Don McKay is an award-winning Canadian poet, editor, and educator.
McKay was educated at the University of Western Ontario and the University of Wales, where he earned his PhD in 1971. He taught creative writing and English for 27 years in universities including the University of Western Ontario and the University of New Brunswick.
In June 2007, he won the Griffin Poetry Prize for Strike/Slip (2006). He is the co-founder and manuscript reader for Brick Books, one of Canada's leading poetry presses, and was editor of the literary journal The Fiddlehead from 1991-96.
In 2008, he was made a Member of the Order of Canada.[2]
What I remember about the Great Blue Heron that rose like its name over the marsh is touching and holding that small manyveined wrist upon the gunwale, to signal silently - look
the Great Blue Heron (the bidboned wrist).
- The Great Blue Heron, pg. 4
* * *
Along the scarecrow's arms & head & shoulders sit the blackbird laughing.
"This is an image of a scarecrow thinking about blackbirds" they laugh, thinking of themselves as the thinking of the scarecrow - ha! hilarity fills the air around the scarecrow.
This could almost twist the stitched mouth into smiling. To his blackbirds he seems suddenly bemused.
- Lependu nearly materialized by his blackbirds, pg. 11
* * *
What is there to say when the sky pours in the window and the ground begins to eat its figures? We sit like dummies in our kitchen, deaf among enormous crumplings of light. Small wonder each thing looms crowding its edge. In silent movies everyone overacts a little.
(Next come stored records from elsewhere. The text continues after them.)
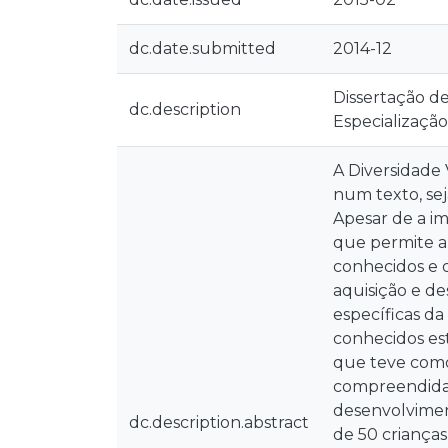
dc.date.submitted
2014-12
Dissertação d
dc.description
Especializaçã
A Diversidade 
num texto, sej
Apesar de a i
que permite a 
conhecidos e o
aquisição e d
específicas da
conhecidos es
que teve como 
compreendidas 
desenvolvimen
dc.description.abstract
de 50 criança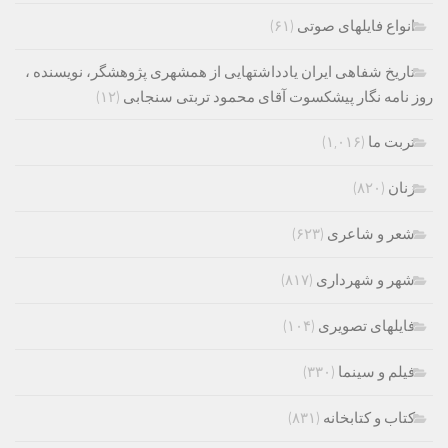
انواع فایلهای صوتی
(۶۱)
تاریخ شفاهی ایران یادداشتهایی از همشهری پژوهشگر، نویسنده ،
روز نامه نگار پیشکسوت آقای محمود تربتی سنجابی
(۱۲)
تربت ما
(۱,۰۱۶)
زنان
(۸۲۰)
شعر و شاعری
(۶۲۳)
شهر و شهرداری
(۸۱۷)
فایلهای تصویری
(۱۰۴)
فیلم و سینما
(۳۳۰)
کتاب و کتابخانه
(۸۳۱)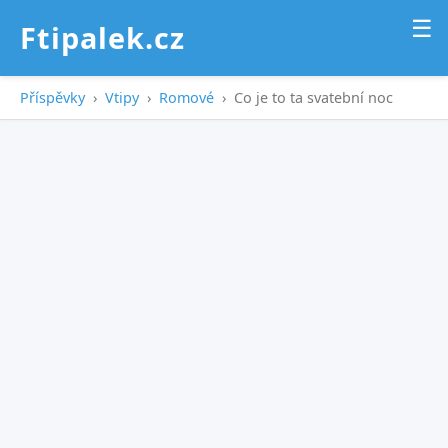
☰
Ftipalek.cz
Příspěvky
›
Vtipy
›
Romové
›
Co je to ta svatební noc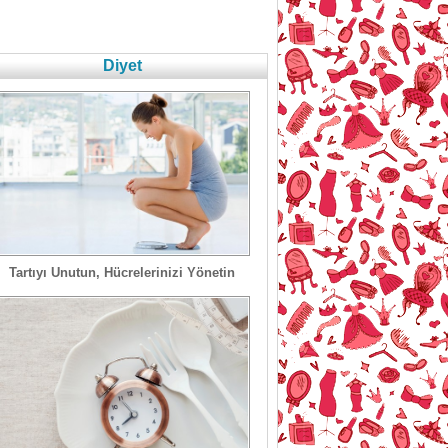
Diyet
Tartıyı Unutun, Hücrelerinizi Yönetin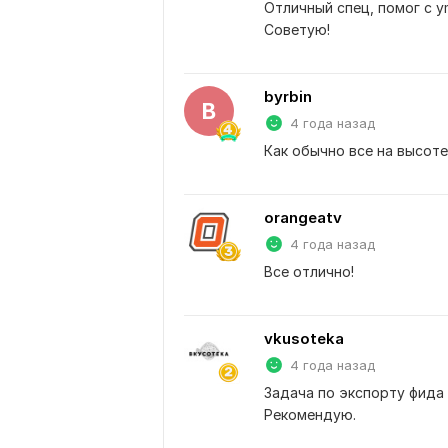
Отличный спец, помог с y
Советую!
byrbin
B
4 года назад
Как обычно все на высоте
orangeatv
4 года назад
Все отлично!
vkusoteka
4 года назад
Задача по экспорту фида 
Рекомендую.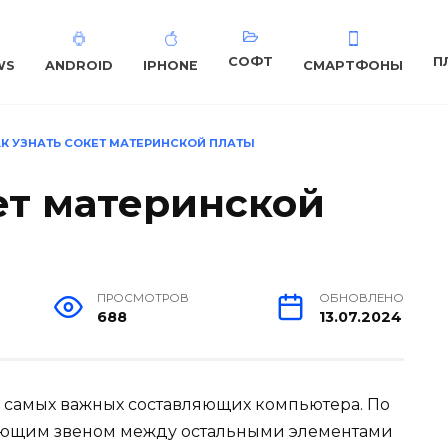
СОФТ
П
WS
ANDROID
IPHONE
СМАРТФОНЫ
К УЗНАТЬ СОКЕТ МАТЕРИНСКОЙ ПЛАТЫ
ет материнской
ПРОСМОТРОВ
ОБНОВЛЕНО
688
13.07.2024
з самых важных составляющих компьютера. По
вающим звеном между остальными элементами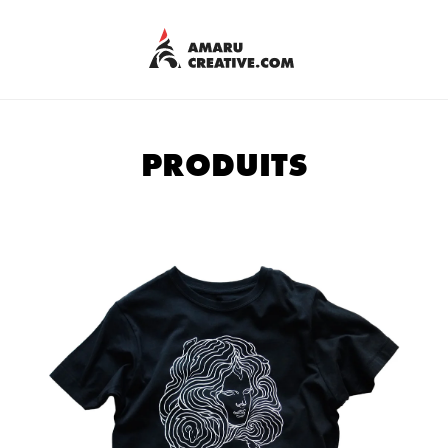
PRODUITS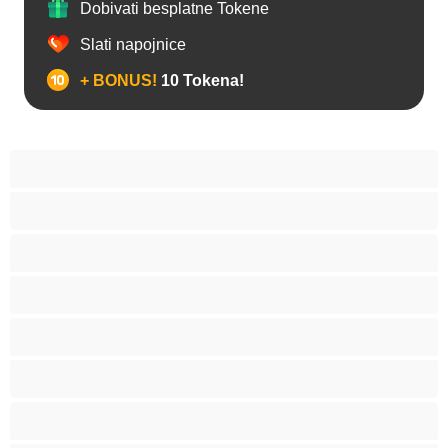
Dobivati besplatne Tokene
Slati napojnice
+ BONUS!
10 Tokena!
Analno
Biseksualni
Hetero
Homo
Medvjedi
Mišićave
Najbolje za privatne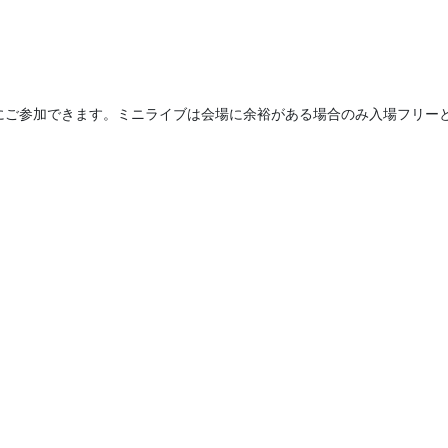
にご参加できます。ミニライブは会場に余裕がある場合のみ入場フリー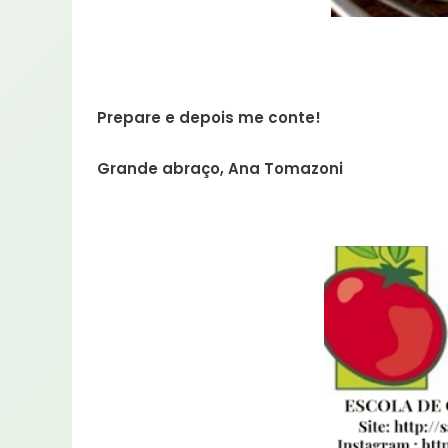
Prepare e depois me conte!
Grande abraço, Ana Tomazoni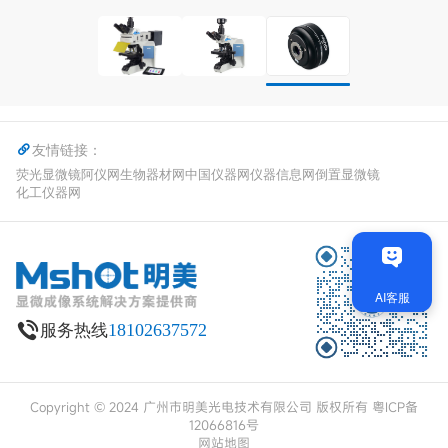
友情链接：
荧光显微镜
阿仪网
生物器材网
中国仪器网
仪器信息网
倒置显微镜
化工仪器网
18102637572
服务热线
Copyright © 2024 广州市明美光电技术有限公司 版权所有
粤ICP备
12066816号
网站地图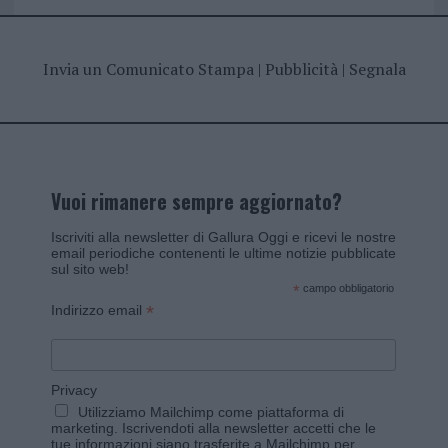
Invia un Comunicato Stampa
|
Pubblicità
|
Segnala
Vuoi rimanere sempre aggiornato?
Iscriviti alla newsletter di Gallura Oggi e ricevi le nostre
email periodiche contenenti le ultime notizie pubblicate
sul sito web!
*
campo obbligatorio
*
Indirizzo email
Privacy
Utilizziamo Mailchimp come piattaforma di
marketing. Iscrivendoti alla newsletter accetti che le
tue informazioni siano trasferite a Mailchimp per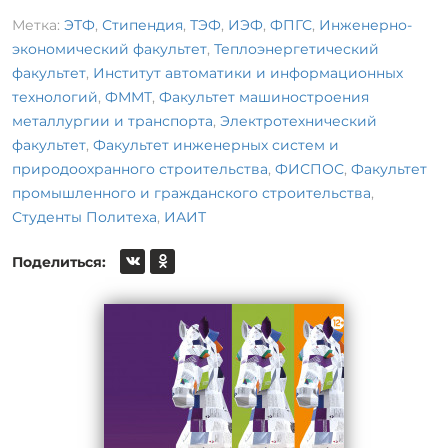
Метка:
ЭТФ
,
Стипендия
,
ТЭФ
,
ИЭФ
,
ФПГС
,
Инженерно-
экономический факультет
,
Теплоэнергетический
факультет
,
Институт автоматики и информационных
технологий
,
ФММТ
,
Факультет машиностроения
металлургии и транспорта
,
Электротехнический
факультет
,
Факультет инженерных систем и
природоохранного строительства
,
ФИСПОС
,
Факультет
промышленного и гражданского строительства
,
Студенты Политеха
,
ИАИТ
Поделиться:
It would be nice to breathe the air inside the cello. That would satisfy one thirst of the voice. As it is
only your ribcage speaks for me now, a wicker basket full of sorrow and wish, so tough so finely tuned we have often reinvented the canoe
and paddled off. It would be nice to write the field guide for those riverbanks, to speak without names of the fugitive nocturnal creatures that live and die in our lives.
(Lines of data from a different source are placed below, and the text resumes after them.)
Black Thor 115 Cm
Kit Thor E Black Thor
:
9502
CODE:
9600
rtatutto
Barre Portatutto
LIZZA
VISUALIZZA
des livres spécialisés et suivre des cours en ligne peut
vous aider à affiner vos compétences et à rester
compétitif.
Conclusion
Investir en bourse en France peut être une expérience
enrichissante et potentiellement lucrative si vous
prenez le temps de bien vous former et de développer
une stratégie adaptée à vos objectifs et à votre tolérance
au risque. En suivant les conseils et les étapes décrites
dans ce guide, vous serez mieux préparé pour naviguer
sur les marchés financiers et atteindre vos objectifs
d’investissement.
- Another Theory of Dusk, pg. 27
* * *
The wolf at the door and the wolf in the forest and the work work work of art. The scrape, the chop, the saw tooth tasting maple. The cradle, the cup, the muscle in your mother's arm and back and pelvis, muscle flexing in the air between two people arguing, two people loving, muscle pumping blood. Gut summoned to speak. The rotary cuff, the wrist, having learnt the trick of witching wands and locks, the heft, the grain, the web, the rub of moving parts. And the tiny sea in the ear and the moth wing in the mind, which wait.
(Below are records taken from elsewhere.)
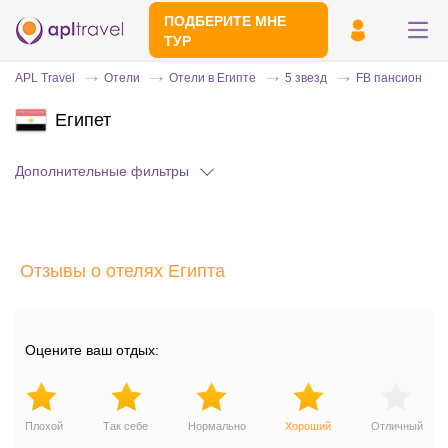
ПОДБЕРИТЕ МНЕ
ТУР
APL Travel
Отели
Отели в Египте
5 звезд
FB пансион
Египет
Дополнительные фильтры
Отзывы о отелях Египта
Отправьте свой номер телефона
Эксперт свяжется с вами и сделает
индивидуальный подбор в течении
15
Оцените ваш отдых:
минут
Плохой
Так себе
Нормально
Хороший
Отличный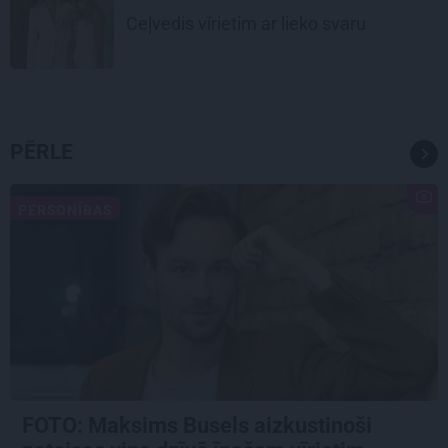
Ceļvedis vīrietim ar lieko svaru
PĒRLE
PERSONĪBAS
FOTO: Maksims Busels aizkustinoši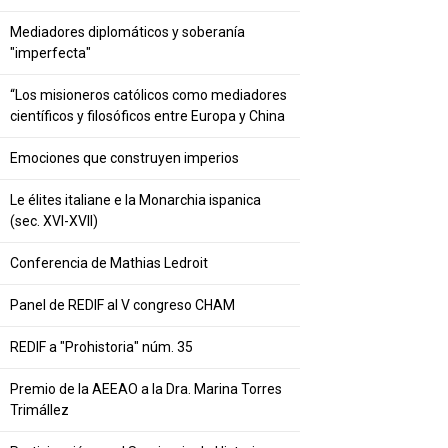
Mediadores diplomáticos y soberanía
"imperfecta"
“Los misioneros católicos como mediadores
científicos y filosóficos entre Europa y China
Emociones que construyen imperios
Le élites italiane e la Monarchia ispanica
(sec. XVI-XVII)
Conferencia de Mathias Ledroit
Panel de REDIF al V congreso CHAM
REDIF a "Prohistoria" núm. 35
Premio de la AEEAO a la Dra. Marina Torres
Trimállez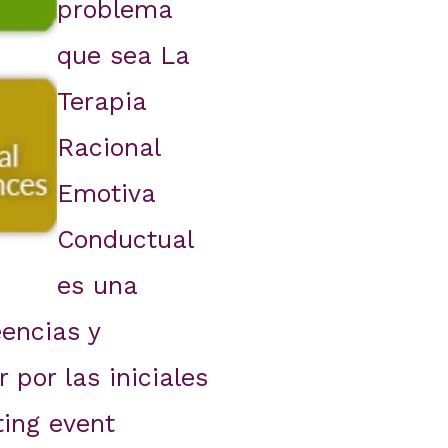
problema
que sea La
Terapia
Racional
Emotiva
Conductual
es una
eencias y
 por las iniciales
ting event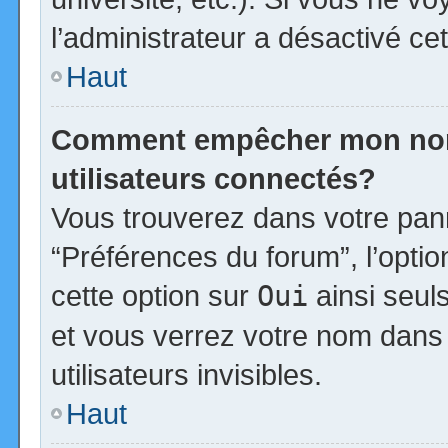
l’administrateur a désactivé cet
Haut
Comment empêcher mon nom d
utilisateurs connectés?
Vous trouverez dans votre panne
“Préférences du forum”, l’opti
cette option sur
Oui
ainsi seul
et vous verrez votre nom dans 
utilisateurs invisibles.
Haut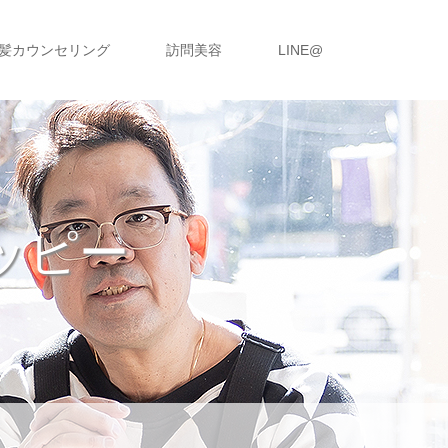
髪カウンセリング
訪問美容
LINE@
ッピー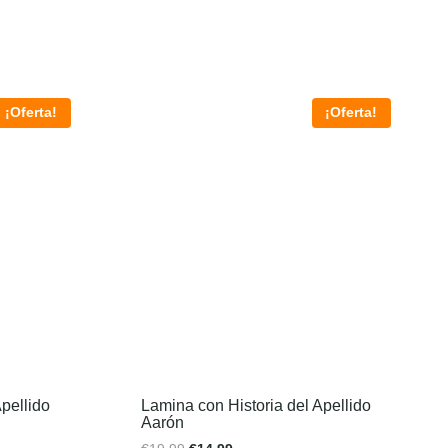
¡Oferta!
¡Oferta!
pellido
Lamina con Historia del Apellido
Aarón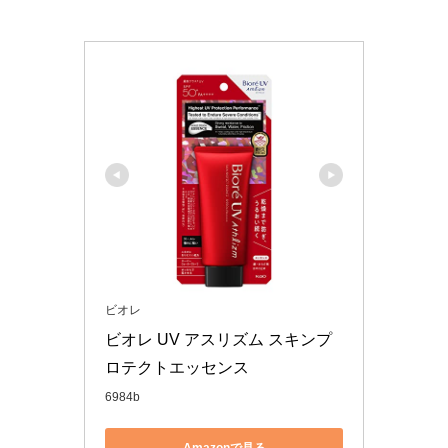
ビオレ
ビオレ UV アスリズム スキンプ
ロテクトエッセンス
6984b
Amazonで見る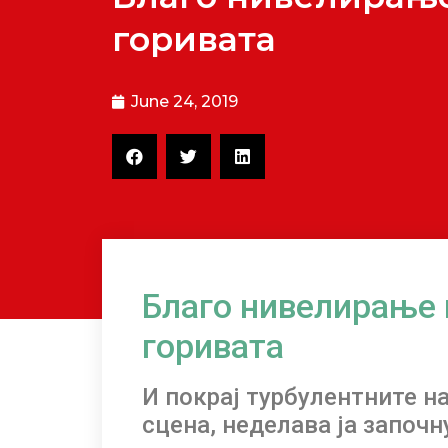
горивата
June 24, 2019
Благо нивелирање 
горивата
И покрај турбулентните н
сцена, неделава ја започ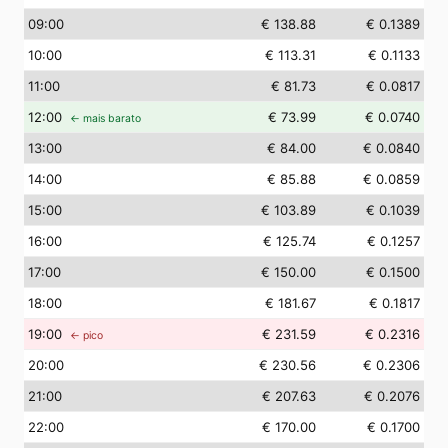
09
:00
€ 138.88
€ 0.1389
10
:00
€ 113.31
€ 0.1133
11
:00
€ 81.73
€ 0.0817
12
:00
€ 73.99
€ 0.0740
← mais barato
13
:00
€ 84.00
€ 0.0840
14
:00
€ 85.88
€ 0.0859
15
:00
€ 103.89
€ 0.1039
16
:00
€ 125.74
€ 0.1257
17
:00
€ 150.00
€ 0.1500
18
:00
€ 181.67
€ 0.1817
19
:00
€ 231.59
€ 0.2316
← pico
20
:00
€ 230.56
€ 0.2306
21
:00
€ 207.63
€ 0.2076
22
:00
€ 170.00
€ 0.1700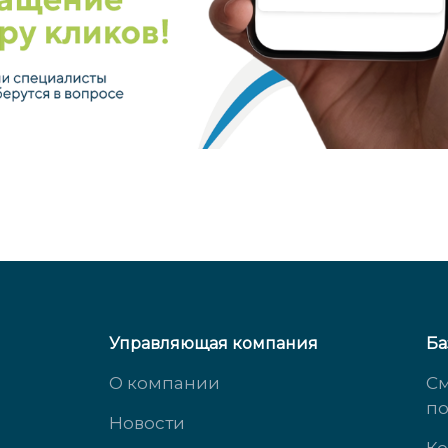
Управляющая компания
Ба
О компании
См
п
Новости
- Early Instruments, pg. 33
* * *
astounded, astonied, astunned, stopped short and turned stone, the moment filling with its slow stratified time. Standing there, your face cratered by its gawk, you might be the symbol signifying aeon. What are you, empty or pregnant? Somewhere sediments accumulate on seabeds, seabeds rear up into mountains, ammonites fossilize into gems. Are you thinking or being thought? Cities as sand dunes, epics as e-mail. Astonished you are famous and anonymous, the border washed out by so soft a thing as weather. Someone inside you steps from the forest and across the beach toward the nameless all-dissolving ocean.